Bundle pitch / bundle diameter ratio (P / D ratio)
This describes the distance (pitch) between adjacent bundles of yarn deposited along the length of the support strand compared to the diameter of the yarn bundle. According to the unique method of the present invention, the product can have a much denser bundle distribution than other elongated pile products taught in the art. When winding a yarn on a support strand, there are at least three ways to achieve high bundle density on the strand: one applies sufficient tension to the yarn bundle to neck down the diameter and thus neck down The pitch is smaller than the diameter of the bundle that does not apply free tension when the yarn is deposited and contacted along the strand; another method is to wrap multiple layers of the yarn bundle onto the strand; The first two combinations. When making a carpet similar to that of the tufting machine described above, it is desirable to use 1/20 inch pitch (20 bundles / inch) and about 0.114 "diameter yarn.

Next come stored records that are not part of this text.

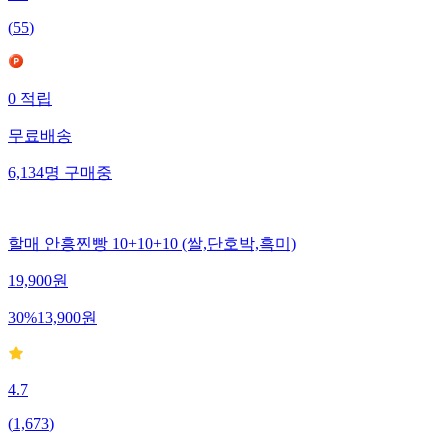
(
55
)
0
적립
무료배송
6,134
명
구매중
할매 안흥찐빵 10+10+10 (쌀,단호박,흑미)
19,900
원
30
%
13,900
원
4.7
(
1,673
)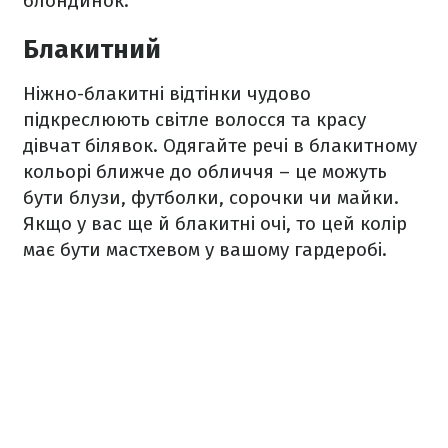
блондинок.
Блакитний
Ніжно-блакитні відтінки чудово
підкреслюють світле волосся та красу
дівчат білявок. Одягайте речі в блакитному
кольорі ближче до обличчя – це можуть
бути блузи, футболки, сорочки чи майки.
Якщо у вас ще й блакитні очі, то цей колір
має бути мастхевом у вашому гардеробі.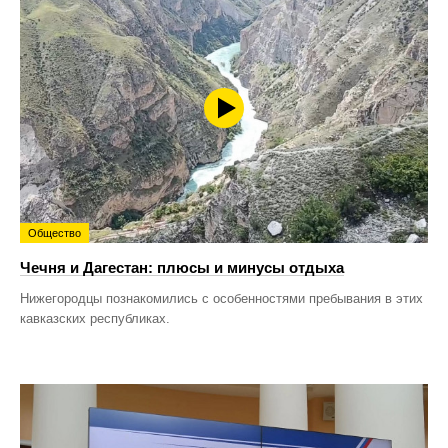
Общество
Чечня и Дагестан: плюсы и минусы отдыха
Нижегородцы познакомились с особенностями пребывания в этих
кавказских республиках.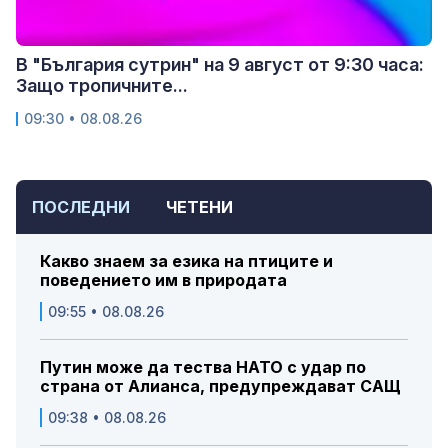
В "България сутрин" на 9 август от 9:30 часа:
Защо тропичните...
09:30 • 08.08.26
ПОСЛЕДНИ
ЧЕТЕНИ
Какво знаем за езика на птиците и
поведението им в природата
09:55 • 08.08.26
Путин може да тества НАТО с удар по
страна от Алианса, предупреждават САЩ
09:38 • 08.08.26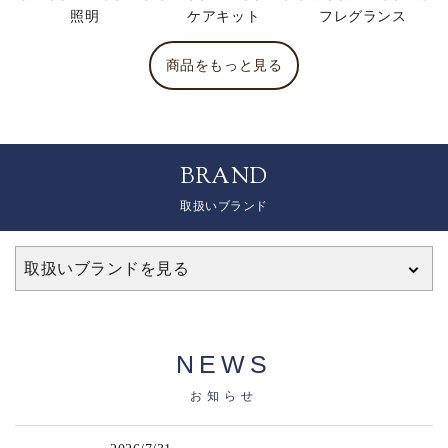
照明
ケアキット
フレグランス
商品をもっと見る
BRAND
取扱いブランド
取扱いブランドを見る
NEWS
お知らせ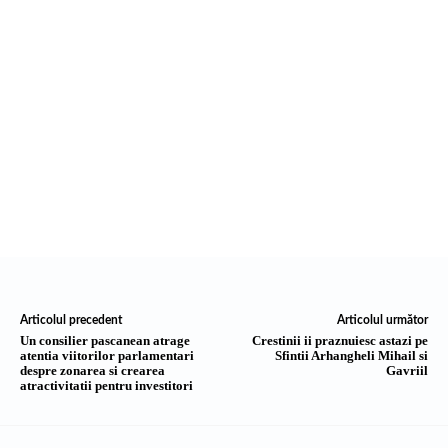
Articolul precedent
Articolul următor
Un consilier pascanean atrage
Crestinii ii praznuiesc astazi pe
atentia viitorilor parlamentari
Sfintii Arhangheli Mihail si
despre zonarea si crearea
Gavriil
atractivitatii pentru investitori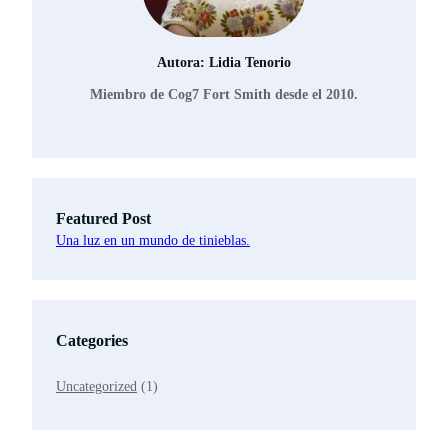
Autora: Lidia Tenorio
Miembro de Cog7 Fort Smith desde el 2010.
Featured Post
Una luz en un mundo de tinieblas.
Categories
Uncategorized
(1)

The highest P / D ratio that can be made with carpet is P / D = 1.0, where the bundles are spaced at a pitch equal to the bundle diameter, which is wound under low tension and The present invention of the tuftstring method teaches a method of making a tuftstring having a P / D ratio of less than 1.0; The P / D ratio is P / D <1.0 or P <1.0 D. Preferably, the P / D ratio is less than 0.7, more preferably it is less than 0.5. As can dense pile carpet without the need to resort to shift the flare, it is possible to obtain a coating with excellent in carpets made from elongated pile products; clarity and integrity of the desired tuft is maintained.
[0027]
The P / D ratio can be further understood with reference to FIGS. 12A and 12B. The bundle of yarn is shown as tufts on the far side of the strand 32, such as 204a, 206a, and 208a, and as a dense portion of the bundle coupled under the strand 32, such as 204b, 206b, and 208b. Referring to FIG. 12A and looking at the contact center-to-center spacing, or pitch 210, between closely joined portions of adjacent bundles, the bundle pitch “P” along the strand is best understood; It is preferred to measure here instead of the tufted end as the end is free to move somewhat. The diameter of bundle “D” is represented by the distance or diameter 75 across the bundle without applying tension. When some local variation is expected, the pitch may be averaged along the length of 1 inch to obtain a representative number. FIG. 12B shows a method for determining the pitch when there are multiple layers of bundles along the strands and dense portions of the bundle bond can overlap each other. Bundle tufts, such as 204a, 206a, 214a, and 215a, are shown on strand 32, and for these bundles, overlapping dense portions of bundle binding, such as dense portions 204b, respectively, 206b, 214b, and 215b are shown below strand 32. Pitch “P” is the distance between adjacent dense portions of a bundle that is continuously arranged along the strand at pitch 210. Once again, it may be necessary to average the number of bundle bonds along the 1 inch section to obtain a representative number for “P”. In the case where there are bundles of different diameters along the strand, the pitch will probably vary considerably, and the pitch will be the reciprocal of the number of bundles / average represented by the typical length of the pattern of different diameters repeating.
Support strand width / bundle diameter ratio (W / D ratio)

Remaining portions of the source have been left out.